Austin has always loved Richard Florida, largely because in The Rise of the Creative Class, he had so much sugar for us. He told us what we were already telling any Fortune reporter with a notebook. Namely, that our city’s particular economic kismet (?) was nearly inevitable when software geeks and film hipsters are allowed the graze each other like so many molecules in a petri dish. I took no issue with Florida’s conclusions. It was just that the book seemed like it wanted to be a magazine article.

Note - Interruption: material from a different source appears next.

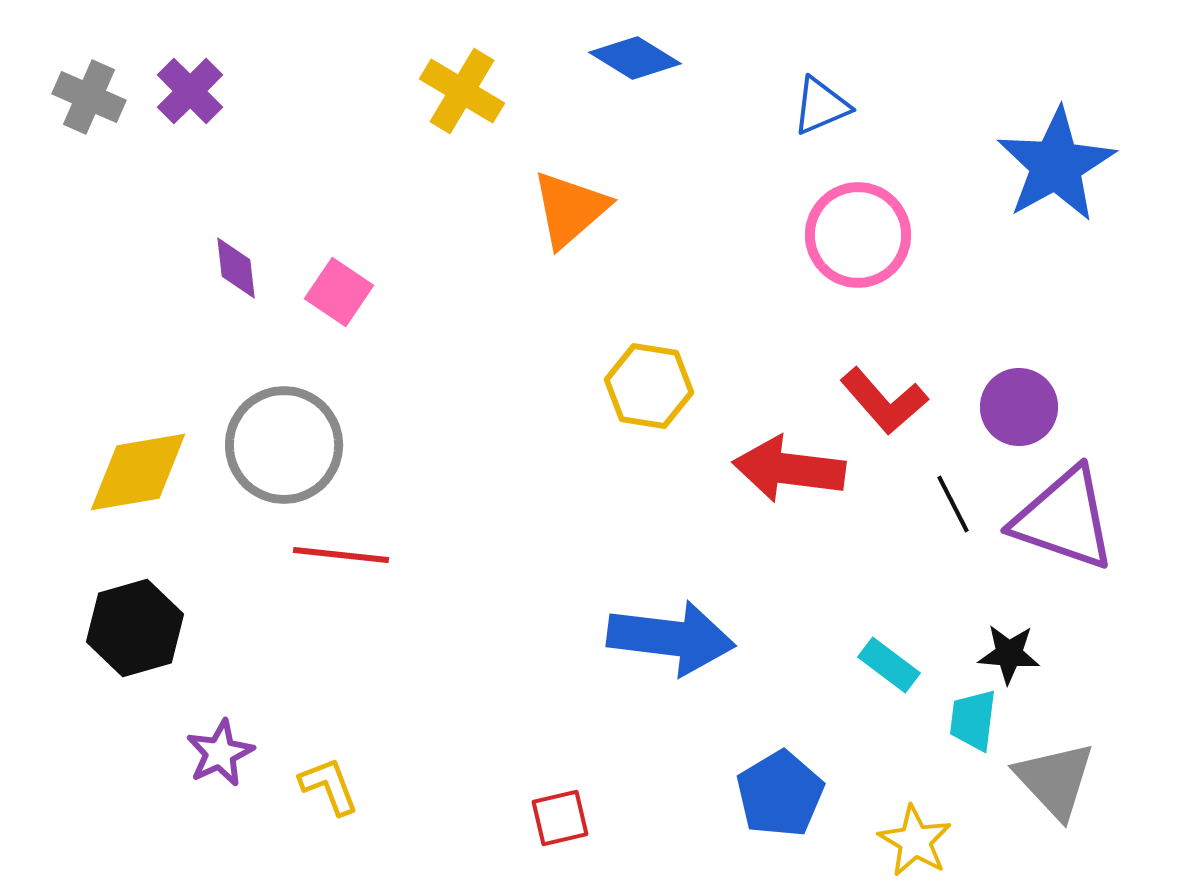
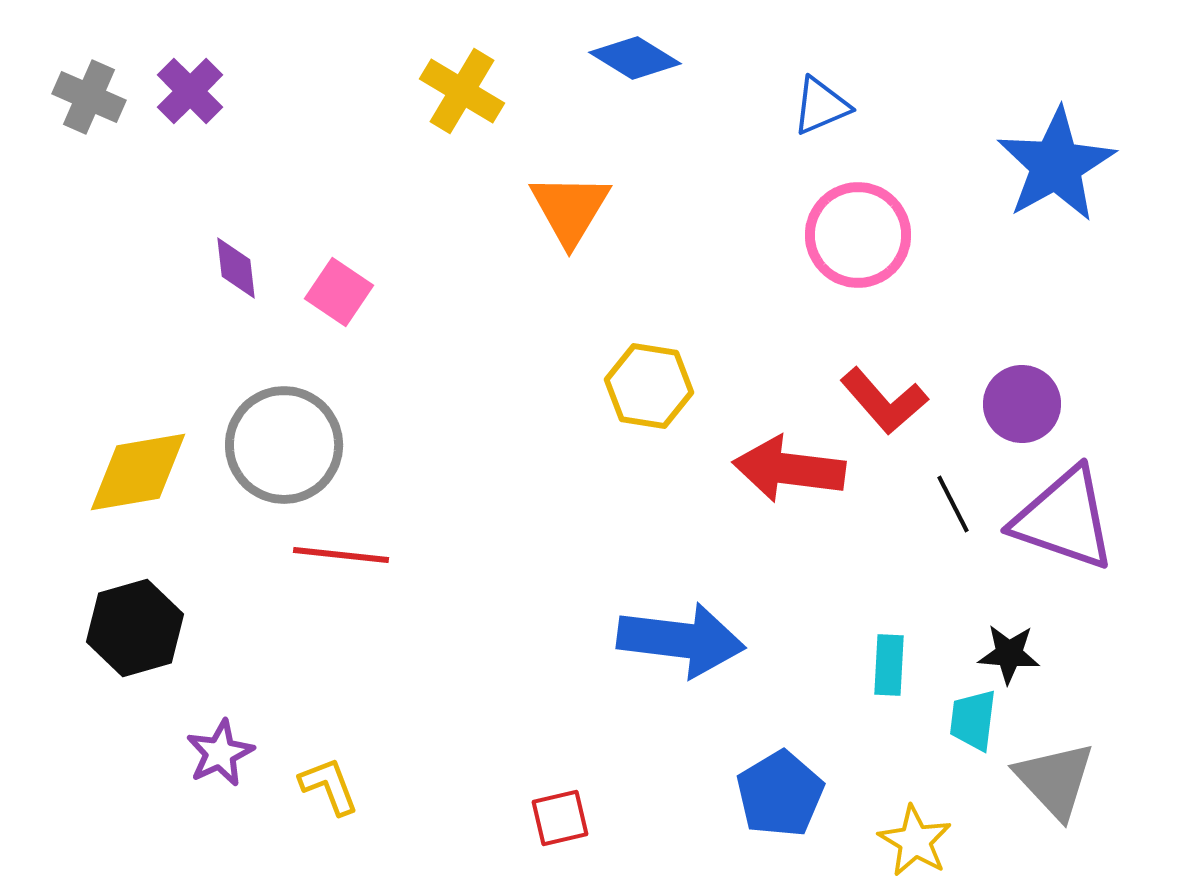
orange triangle: rotated 18 degrees counterclockwise
purple circle: moved 3 px right, 3 px up
blue arrow: moved 10 px right, 2 px down
cyan rectangle: rotated 56 degrees clockwise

I have a precisely inverted reaction to Florida’s recent Atlantic cover story, “How the Crash Will Reshape America.” In it, we the molecules are back, and 40 or so worldwide “mega-regions” are and will remain the most productive places for us to crash into one another. And although none of his conclusions is a shocker (e.g. home ownership in America has been over-encouraged; the Rust Belt will continue to rust; New York will come out of the financial mess just fine while the Inland Empire will not), together they suggest increasingly dystopic patterns of economic development . With themes of this size, Florida is almost certainly is planning a book to “show his work.” I’ll bite.
Oh, and while I was on the Atlantic site (truly one of the best in the serious journalism business) I was reminded of Christopher Leinberger’s eerily prescient article from March 2008 about the coming slummification of many suburbs.
Double oh. Check out the interactive map that goes with the Florida piece. This is the journalistic stuff that brings a tear to my eye and a song to my heart.
February 15, 2009 at 8:26 pm |
John,
Good post. The two most striking things I take away from the maps are (1) why hasn’t Austin kept up with Salt Lake City on the patents… that’s the story of that map. And (2) if you look at the population map from, say, 1970 - today what’s most surprising to me is that it isn’t surprising at all… unless you expected some major shift. That is, except New Orleans. Look at the circle shrink. It’s scary, like looking at some map of Olde England during the plague years.